*** MATERIAL FOR THIS EXERCISE Section Begins ***

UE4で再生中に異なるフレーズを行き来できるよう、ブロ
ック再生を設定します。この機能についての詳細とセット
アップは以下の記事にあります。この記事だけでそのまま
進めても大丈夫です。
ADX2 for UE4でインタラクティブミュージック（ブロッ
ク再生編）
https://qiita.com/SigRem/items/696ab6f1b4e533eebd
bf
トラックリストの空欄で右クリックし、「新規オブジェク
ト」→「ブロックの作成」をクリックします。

*** MATERIAL FOR THIS EXERCISE Section Ends ***

Every line from the one with "トラックリストの空欄で右クリックし、「新規オブジェク" through the last line of the records above should be returned exactly, please, and no others.

トラックリストの空欄で右クリックし、「新規オブジェク
ト」→「ブロックの作成」をクリックします。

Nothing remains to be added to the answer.